Dogs and cats at risk in freezing weather, vets warn


Owners of dogs and cats on the south coast of British Columbia are urged to take extra precautions to protect their four-legged family members from the effects of freezing temperatures this week.

Veterinarians warn that cold weather can affect a pet’s health in many ways, including the risk of developing frostbite or hypothermia.

“It is a common belief that they are more resistant to the cold than people because of their fur, but that is not true,” Dr. Lauren Adelman said in a press release from Canada West Veterinary Specialists, a Vancouver veterinary hospital.

Canada West said an animal’s tolerance to cold depends on several factors, including body fat stores and overall health. The hospital warned that arthritic and elderly animals may find it difficult to navigate icy surfaces, which could lead them to slip and fall.

Dogs and cats with diabetes, heart disease and a number of other conditions may also be more sensitive to low temperatures.

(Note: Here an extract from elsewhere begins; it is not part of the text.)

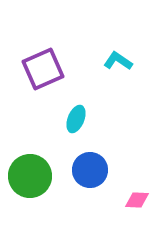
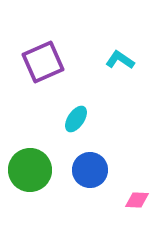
cyan L-shape: moved 2 px right, 1 px up
purple square: moved 7 px up
cyan ellipse: rotated 12 degrees clockwise
green circle: moved 6 px up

“Some dogs bred for colder climates, like huskies, are more cold tolerant. But they still shouldn’t be kept outside for long periods when it’s below zero,” Adelman said. “Cats should be kept indoors.”

Pet owners are also warned to be wary of antifreeze, which tastes sweet but is deadly to pets. Canada West veterinary specialists have recommended washing dogs’ feet, paws and bellies after a walk in case they come into contact with antifreeze or other dangerous chemicals.

“Dogs can be trained to go into a small tub of water with soap and vinegar to wash salt and chemicals off their paws,” Adelman said. “A little extra attention can mean the difference between pets staying safe in the cold season or spending time in a veterinary hospital.

Adelman urged any owners who notice symptoms of frostbite or hypothermia in their pet — including sluggishness, confusion and severe chills — to contact a veterinarian.